Especialistas dão dicas para uma boa escolha profissional

Ampliar critérios, conhecer melhor a profissão, conversar com estudantes e formados são caminhos indicados por especialistas

Por Redação em 09/08/2010
nao. (Foto: Reprodução)
Especialistas dão dicas para uma boa escolha profissional

Estudantes que prestam vestibular neste ano e ainda não sabem qual carreira seguir têm poucos meses para definir uma das escolha mais importantes de suas vidas. Especialistas em orientação vocacional admitem que a pressão sobre os jovens é muita, mas há formas de amenizá-la e fazer uma boa escolha profissional.

A coordenadora do serviço de orientação vocacional da Universidade de São Paulo (USP), Maria da Conceição Uvaldo, alerta para a falta de critérios de escolha dos estudantes na hora de definir a profissão. “Os jovens fazem relações muito lineares, por exemplo: gosto de matemática, então vou estudar engenharia, gosto de escrever, então vou cursar letras.

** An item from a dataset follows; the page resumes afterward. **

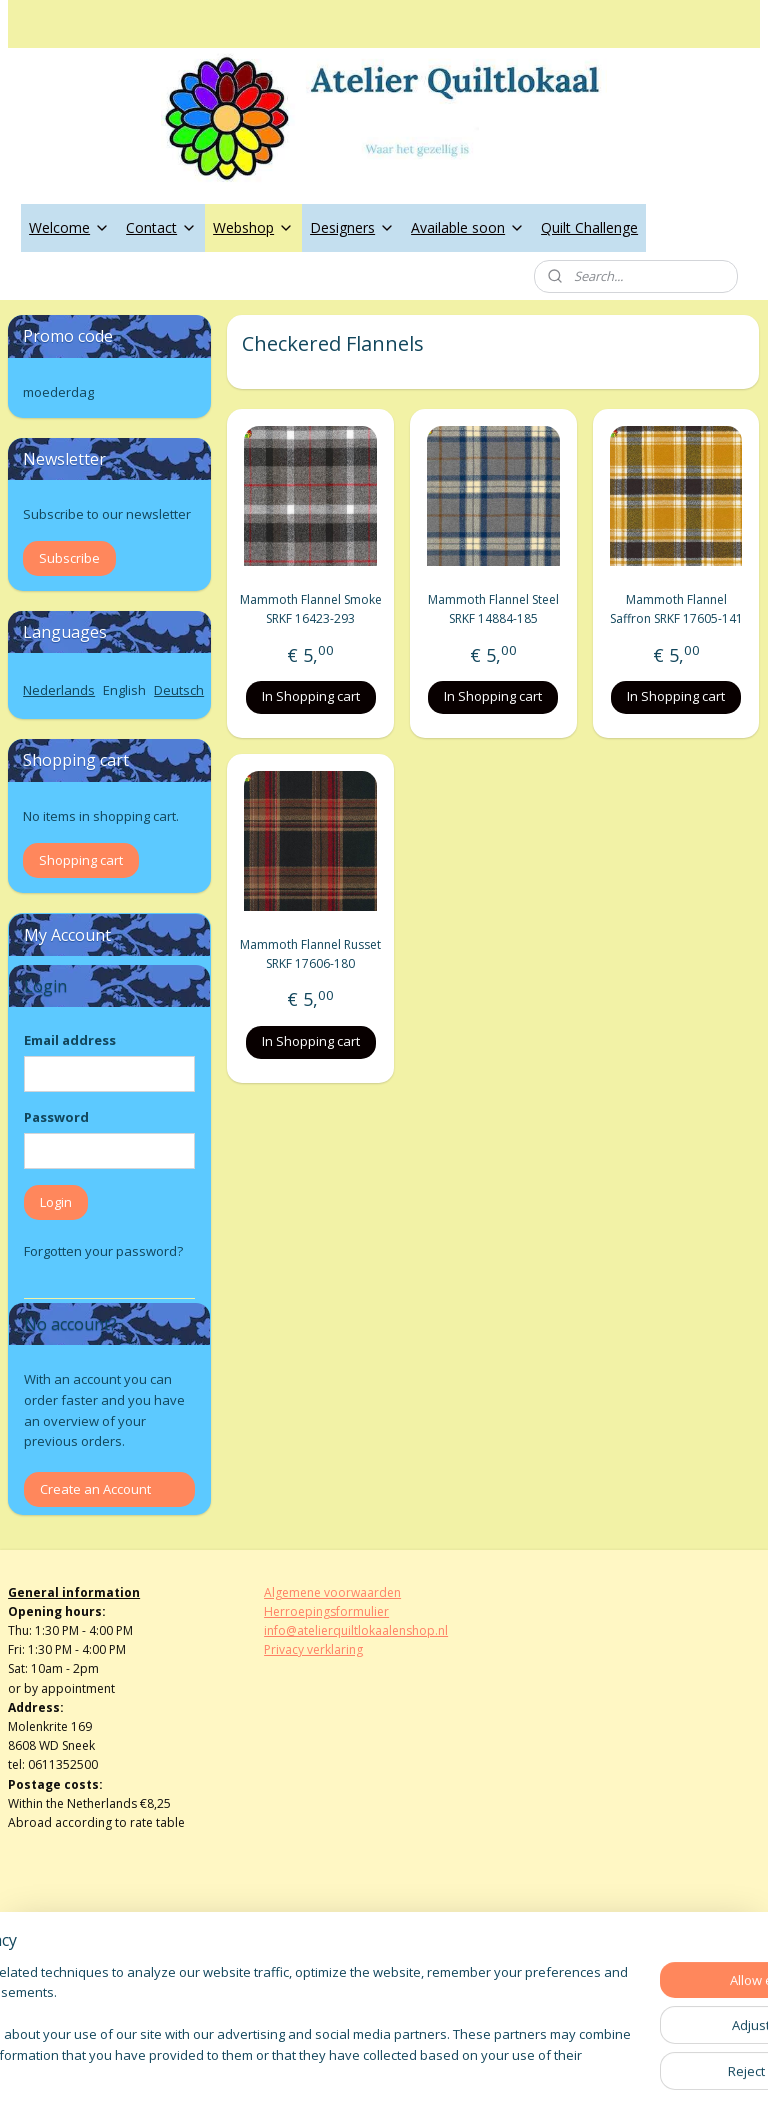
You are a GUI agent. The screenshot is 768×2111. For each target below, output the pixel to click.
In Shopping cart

Eles não ponderam como será o dia-a-dia da profissão, o ambiente de trabalho, as tarefas e se preocupam muito com o retorno financeiro”, afirma.

Para desenvolver esses critérios, a USP tem um serviço de orientação vocacional que estimula os participantes a fazerem as perguntas certas para descobrir qual a melhor carreira a seguir. Num primeiro momento, a tática parece confundir mais do que esclarecer. Porém a ideia não é entregar a resposta e sim levar o estudante a perceber o que ele realmente quer, explica Maria da Conceição.

João, 16 anos e estudantes do 3º ano do ensino médio, participou de uma oficina de orientação vocacional elaborada pela Psicologia da USP na Feira das Profissões, realizada na universidade até este sábado. “Acho que vou abandonar a ideia de estudar Ciências da Computação e prestar Biotecnologia”, diz o estudante que estava em dúvidas entre as duas carreiras. “As perguntas que eles fizeram (na oficina), sobre como eu imagino que será o meu local de trabalho, a minha rotina, me fizeram perceber que Biotecnologia é mais a minha cara”, analisa.

As colegas Karoline, 15, e Juliana, 16, ainda estão no 2º ano do ensino médio, mas já escolheram Medicina e Direito, respectivamente. “Para a gente a orientação educacional serviu para dar certeza que escolhemos a carreira certa”, resume Juliana.

Pesquise

Leo Fraiman, psicoterapeuta e especialista em psicologia escolar, acredita que há sete chaves principais para uma boa escolha profissional. “O estudante deve saber exatamente o que ele fará no dia-a-dia, com o que irá trabalhar, com quem trabalhará (quais áreas e profissionais trabalharão com ele), onde irá trabalhar (em casa, num grande escritório, na rua), o que irá estudar, como será seu estilo de vida e, a peça fundamental para a satisfação profissional, qual é o significado do que ele fará”, frisa Fraiman.

Para responder a essas perguntas, os estudantes devem visitar locais de trabalho, conversar com estudantes e profissionais dessas áreas, investigar a fundo a profissão que eles queres seguir. “Amigos da família, dos professores, ex-alunos da escola, os profissionais devem contribuir para esclarecer as dúvidas dos estudantes”, destaca Fraiman.

As amigas Dany e Larissa, ambas com 17 anos e estudantes do 3º ano do ensino médio, passam por momentos diferentes. Enquanto Larissa tem certeza de que irá cursar Cinema, Dany não sabe nem qual área do conhecimento irá estudar. “Já passou absolutamente tudo pela minha cabeça, de jornalismo à educação física. Mas achei muito bom conversar com profissionais e estudantes aqui na feira, porque quando você pesquisa sobre a profissão é sempre tudo muito técnico”, afirma.

“Sempre achei legal esse negócio de gravidez, por isso pensei em ser obstetra, mas talvez eu faça algo como Jornalismo ou Rádio TV”, diz Marina, 16 anos, estudante do 2º ano do ensino médio do colégio Monte Castelo. A única certeza da estudante é que não seguirá uma carreira da área de exatas. Já sua amiga Monique, 17 anos, está certa de que estudará Moda: “Meu único problema é convencer minha mãe. Ela acha que essa carreira não é muito boa pra mim”.

Muitos estudantes se preocupam com o retorno financeiro das profissões. Para esse jovens, Fraiman dá um recado: “É preciso se livrar dos preconceitos. Não existe carreira boa, sucesso garantido, área para homem ou mulher. Hoje, o sucesso financeiro está ligado à satisfação. Então o importante é escolher algo que você realmente goste”.